Working data >>
============

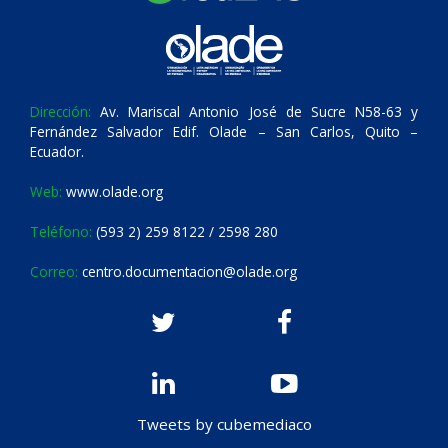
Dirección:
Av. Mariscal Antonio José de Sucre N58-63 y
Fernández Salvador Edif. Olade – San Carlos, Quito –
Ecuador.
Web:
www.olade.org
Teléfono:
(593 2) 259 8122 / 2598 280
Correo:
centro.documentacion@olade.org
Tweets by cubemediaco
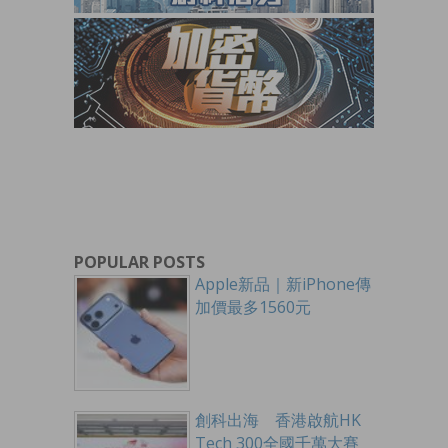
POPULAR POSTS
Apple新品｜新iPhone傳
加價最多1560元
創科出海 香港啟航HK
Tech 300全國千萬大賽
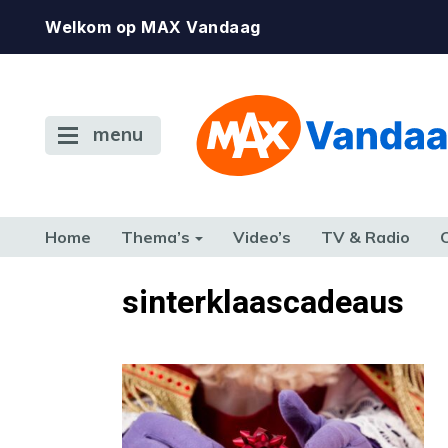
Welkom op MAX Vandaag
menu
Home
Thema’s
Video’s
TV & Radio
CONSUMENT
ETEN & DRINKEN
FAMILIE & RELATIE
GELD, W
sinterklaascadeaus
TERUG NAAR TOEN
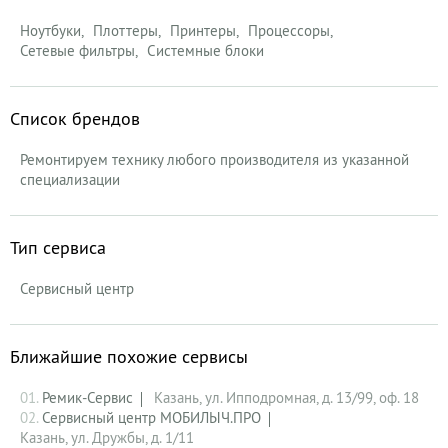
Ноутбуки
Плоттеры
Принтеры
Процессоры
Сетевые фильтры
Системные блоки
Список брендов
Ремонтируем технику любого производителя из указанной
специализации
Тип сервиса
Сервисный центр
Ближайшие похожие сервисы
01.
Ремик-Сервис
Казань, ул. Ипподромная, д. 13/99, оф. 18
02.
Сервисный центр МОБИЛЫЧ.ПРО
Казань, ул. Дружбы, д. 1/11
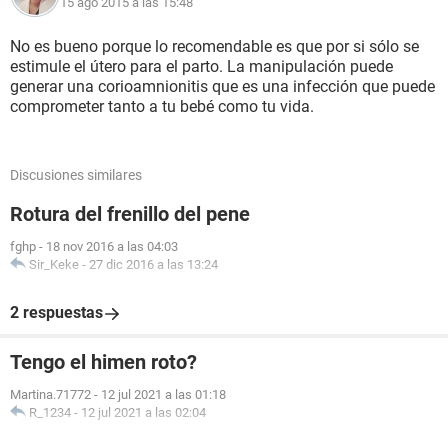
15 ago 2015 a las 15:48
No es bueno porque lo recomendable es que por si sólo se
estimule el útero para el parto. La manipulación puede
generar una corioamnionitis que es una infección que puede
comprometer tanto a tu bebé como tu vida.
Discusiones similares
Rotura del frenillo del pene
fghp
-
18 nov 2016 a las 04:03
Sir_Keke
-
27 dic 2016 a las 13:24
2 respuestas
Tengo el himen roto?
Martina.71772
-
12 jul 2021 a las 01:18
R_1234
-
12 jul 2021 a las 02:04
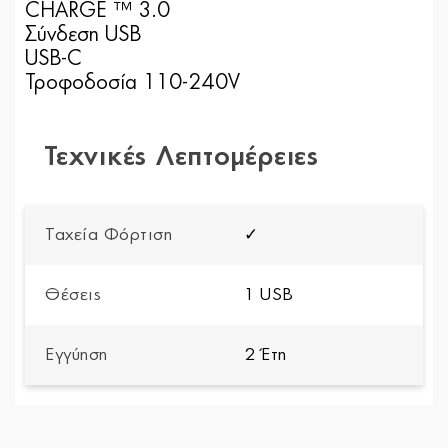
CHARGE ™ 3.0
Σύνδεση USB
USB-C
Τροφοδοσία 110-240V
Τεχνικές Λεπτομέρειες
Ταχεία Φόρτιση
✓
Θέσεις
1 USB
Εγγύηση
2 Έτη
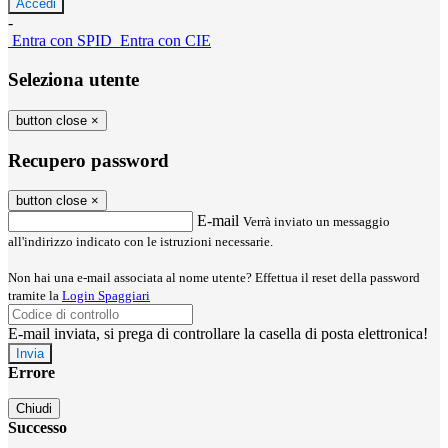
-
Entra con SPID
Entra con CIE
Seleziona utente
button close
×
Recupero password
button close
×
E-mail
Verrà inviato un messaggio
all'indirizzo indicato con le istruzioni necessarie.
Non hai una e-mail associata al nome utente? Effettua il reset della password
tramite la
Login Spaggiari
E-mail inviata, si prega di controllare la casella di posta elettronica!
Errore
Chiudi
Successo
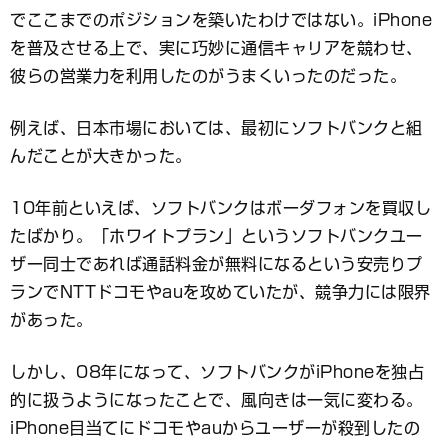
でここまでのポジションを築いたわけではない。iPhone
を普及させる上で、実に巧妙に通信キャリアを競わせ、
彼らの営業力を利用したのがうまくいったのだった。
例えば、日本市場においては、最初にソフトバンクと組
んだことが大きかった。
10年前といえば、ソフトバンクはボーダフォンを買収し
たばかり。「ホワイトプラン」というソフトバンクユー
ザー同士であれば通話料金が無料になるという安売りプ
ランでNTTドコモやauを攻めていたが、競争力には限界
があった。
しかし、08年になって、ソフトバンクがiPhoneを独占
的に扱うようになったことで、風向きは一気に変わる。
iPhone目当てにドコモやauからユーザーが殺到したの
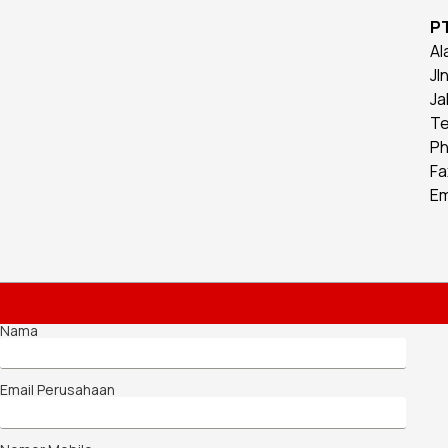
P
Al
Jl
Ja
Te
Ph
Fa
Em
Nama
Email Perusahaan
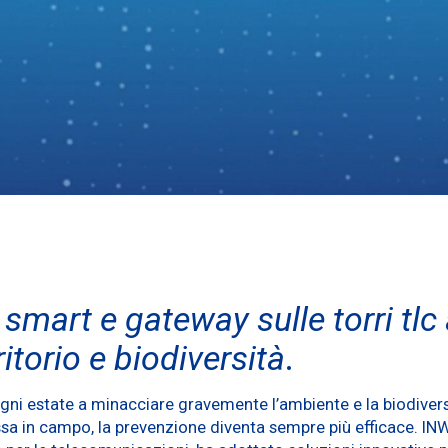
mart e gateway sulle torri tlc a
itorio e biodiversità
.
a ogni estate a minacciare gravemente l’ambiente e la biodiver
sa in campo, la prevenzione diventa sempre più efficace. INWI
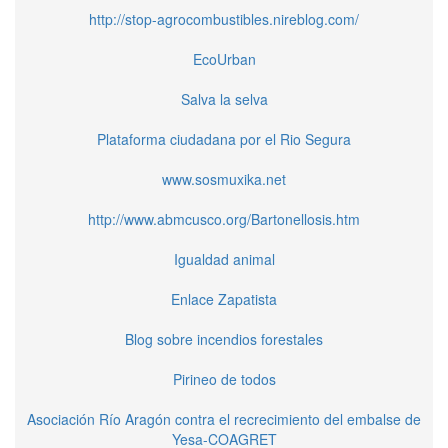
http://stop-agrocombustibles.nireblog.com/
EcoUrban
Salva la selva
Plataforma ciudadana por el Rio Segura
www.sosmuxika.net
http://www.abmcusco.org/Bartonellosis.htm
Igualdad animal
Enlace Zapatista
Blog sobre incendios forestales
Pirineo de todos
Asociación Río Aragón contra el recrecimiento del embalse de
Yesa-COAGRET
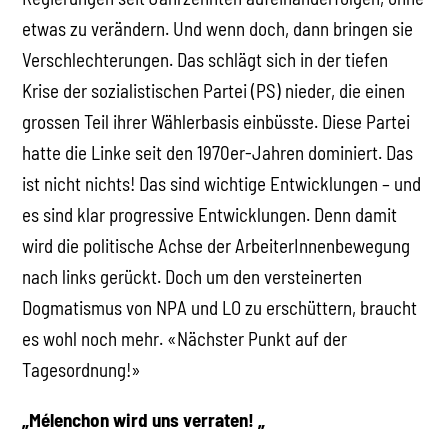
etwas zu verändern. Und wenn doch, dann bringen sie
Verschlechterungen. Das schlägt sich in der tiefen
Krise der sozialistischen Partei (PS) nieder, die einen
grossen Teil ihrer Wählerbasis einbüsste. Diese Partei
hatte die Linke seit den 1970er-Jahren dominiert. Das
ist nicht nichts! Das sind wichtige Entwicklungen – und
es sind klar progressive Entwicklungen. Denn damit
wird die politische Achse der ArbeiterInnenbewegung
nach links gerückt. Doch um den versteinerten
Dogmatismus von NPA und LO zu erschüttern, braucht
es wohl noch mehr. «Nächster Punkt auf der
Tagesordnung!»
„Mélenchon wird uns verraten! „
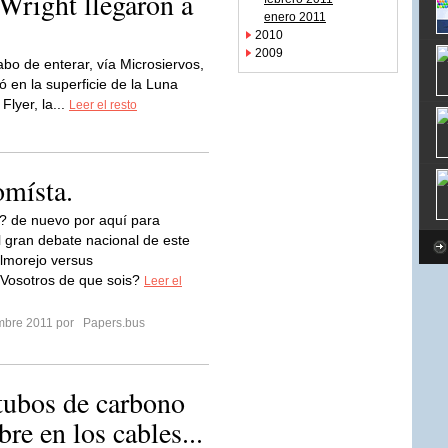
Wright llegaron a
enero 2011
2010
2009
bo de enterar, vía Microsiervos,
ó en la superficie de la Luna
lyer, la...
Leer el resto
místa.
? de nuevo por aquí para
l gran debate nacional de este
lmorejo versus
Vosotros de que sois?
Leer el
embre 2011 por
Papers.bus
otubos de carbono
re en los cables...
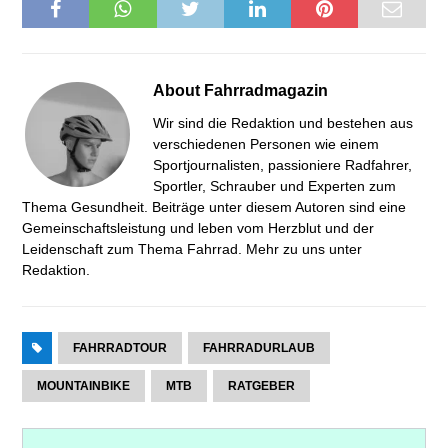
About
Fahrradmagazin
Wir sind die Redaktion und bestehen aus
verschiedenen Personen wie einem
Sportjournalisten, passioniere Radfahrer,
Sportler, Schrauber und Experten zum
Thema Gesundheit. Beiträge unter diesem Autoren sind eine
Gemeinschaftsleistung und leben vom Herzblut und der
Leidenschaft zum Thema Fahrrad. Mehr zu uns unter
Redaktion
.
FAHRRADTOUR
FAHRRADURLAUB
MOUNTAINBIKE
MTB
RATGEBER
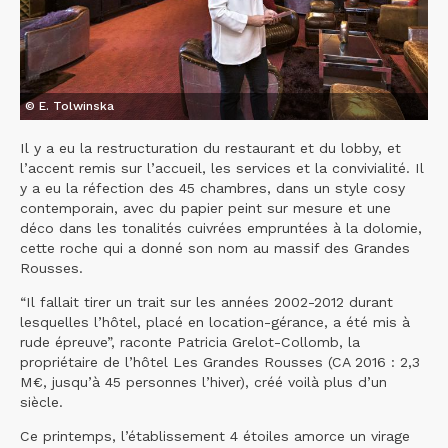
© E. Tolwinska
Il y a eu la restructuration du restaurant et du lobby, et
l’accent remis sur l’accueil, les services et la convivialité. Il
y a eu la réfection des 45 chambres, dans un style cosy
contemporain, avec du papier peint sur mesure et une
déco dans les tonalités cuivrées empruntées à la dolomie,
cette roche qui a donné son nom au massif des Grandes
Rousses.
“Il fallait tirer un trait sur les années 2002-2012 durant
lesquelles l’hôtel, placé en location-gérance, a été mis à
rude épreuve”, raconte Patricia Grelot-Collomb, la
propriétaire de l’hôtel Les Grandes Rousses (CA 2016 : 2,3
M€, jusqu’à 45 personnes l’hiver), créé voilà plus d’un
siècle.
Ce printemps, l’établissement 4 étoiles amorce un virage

============

What the exercise asks >> If the string "unter" is in a line of the entries, pick that line out.

Answer to this exercise >>
Thema Gesundheit. Beiträge unter diesem Autoren sind eine
Leidenschaft zum Thema Fahrrad. Mehr zu uns unter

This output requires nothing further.